Stable and low-precision training for large-scale vision-language models
Mitchell Wortsman, Tim Dettmers, Luke Zettlemoyer, Ari Morcos, Ali Farhadi, Ludwig Schmidt
TL;DR
The paper tackles the challenges of fast and stable training for large-scale vision-language models by introducing SwitchBack, a quantized linear layer that delivers substantial speedups with minimal accuracy loss, and by diagnosing loss spikes tied to out-of-date second-moment estimates. It combines 8-bit training (int8/FP8) with a quantization strategy that preserves weight-gradient precision and demonstrates speedups of 13–25% on CLIP ViT-Huge, including FP8 simulations. To address stability, it proposes StableAdamW, a hybrid optimizer that incorporates AdaFactor-style update clipping, reducing loss spikes and outperforming gradient clipping at scale. Additional insights include the viability of FP8 training under zero-initialized layer-scale, and open-source Triton kernels to foster community development. Overall, the work provides practical strategies for making large multi-modal models trainable faster and more stably at scale, along with resources to extend this progress.
Abstract
We introduce new methods for 1) accelerating and 2) stabilizing training for large language-vision models. 1) For acceleration, we introduce SwitchBack, a linear layer for int8 quantized training which provides a speed-up of 13-25% while matching the performance of bfloat16 training within 0.1 percentage points for the 1B parameter CLIP ViT-Huge -- the largest int8 training to date.

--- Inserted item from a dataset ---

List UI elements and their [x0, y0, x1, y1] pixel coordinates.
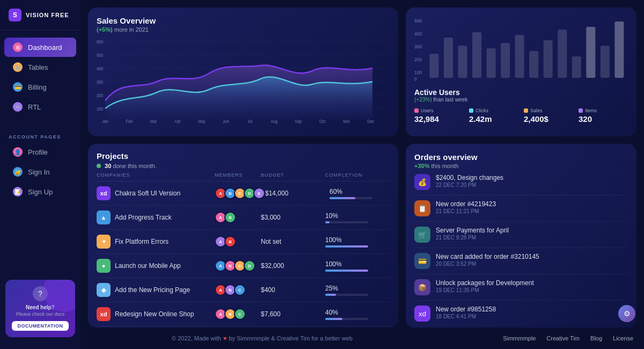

Our main focus is int8 as GPU support for float8 is rare, though we also analyze float8 training through simulation. While SwitchBack proves effective for float8, we show that standard techniques are also successful if the network is trained and initialized so that large feature magnitudes are discouraged, which we accomplish via layer-scale initialized with zeros. 2) For stability, we analyze loss spikes and find they consistently occur 1-8 iterations after the squared gradients become under-estimated by their AdamW second moment estimator. As a result, we recommend an AdamW-Adafactor hybrid which avoids loss spikes when training a CLIP ViT-Huge model and outperforms gradient clipping at the scales we test.